If you used no local feedback at all, and then applied more and more global feedback, I would expect you would find a result more like what could be expected (?).

But, as other quite right say, the distortion spectrum is different for valves, FETs and BJTs....
 
You are starting with local feedback and are then applying global feedback. so my point is: a comparison is not relevant.

If you used no local feedback at all, and then applied more and more global feedback, I would expect you would find a result more like what could be expected (?).

Completely irrelevant point !

The local feedback due to un-bypassed 100 ohms resistor at the voltage amplifying stage is 0,7 dB and due to un-bypassed cathode resistors at the output stage is 0,4 dB. Totally 1,1 dB.

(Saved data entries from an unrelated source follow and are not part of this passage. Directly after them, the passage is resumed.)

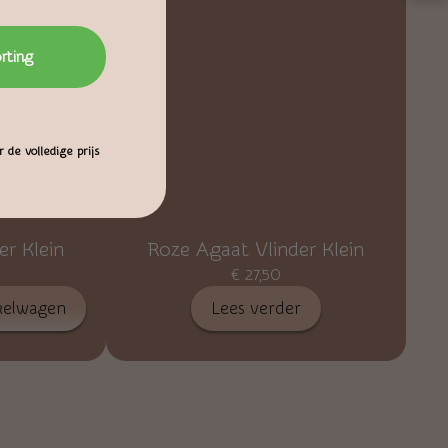
orting
 de volledige prijs
er Klein
Roze Agaat Vlinder Klein
€
27,50
kelwagen
Lees verder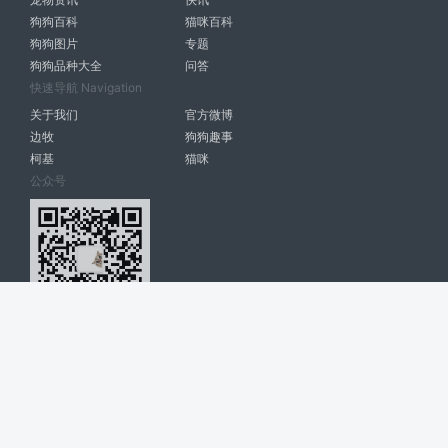
狗狗百科
猫咪百科
狗狗图片
专题
狗狗品种大全
问答
快速导航 Navigation
关于我们
官方微博
边牧
狗狗趣事
柯基
猫咪
公众号
爱宠网 南宁博大高科计算机有限公司 版权所有 © 2022. All Rights
Reserved. lovepet.cn
网站展示的品牌信息和数据，是基于互联网大数据及品牌方的公开信息，
收集整理客观呈现，仅提供参考使用，不代表网站支持观点；如有侵权、
错误信息，请及时联系我们更正或删除！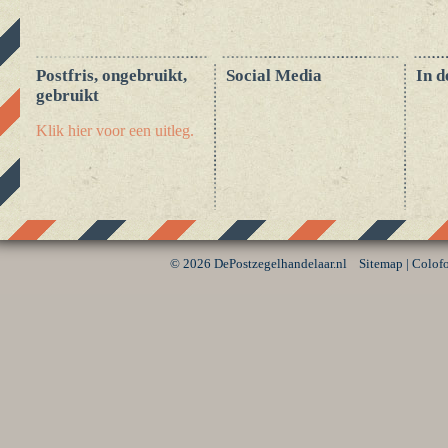
Postfris, ongebruikt,
Social Media
In d
gebruikt
Klik hier voor een uitleg.
©
2026 DePostzegelhandelaar.nl
Sitemap
|
Colof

At the Linsley-Hood graph the increase of harmonics continued up to - say - 10 dB NFB and after that begun to decrease.

Do you seriously think that this 1,1 dB can turn my result upside down ?
 
He may mean the feedback to the output tube screens.

Nonetheless, your point remains correct- if the transfer function of a box of gain is not pure square law (the starting assumption for the Baxandall calculations), adding a feedback loop will not necessarily increase the magnitude of higher order harmonics.
 
He may mean the feedback to the output tube screens.

Perhaps knunt refers to UL configuration

Well, Knutn did not say what he meant yet.

Instead, do you SY and Yvesm see that the UL-connection of output tubes makes such local NFB that my experiment gave false result compared with Lisley-Hood graph ?

If so, then the information of Linsley-Hood documents can be applied to Pentodes only since triode connection or real triodes have even more "internal" feedback than UL-connection does.

This would not seem very meaningful or logical.
 
Instead, do you SY and Yvesm see that the UL-connection of output tubes makes such local NFB that my experiment gave false result compared with Lisley-Hood graph ?

No, your result is not false, as I said before, it's accurate. The Baxandall calculations (WW, Dec 1978, figure 7) so beloved of feedback-phobes, only apply to pure square law devices. Tubes are not, so even if you didn't have local feedback, you still wouldn't get the results predicted by Baxandall. And that's OK, you're not trying to disprove his calculations, you are demonstrating that for real world amps, small amounts of feedback are useful and don't always increase their higher order harmonics (at least out to as far as you checked). That's a useful demonstration!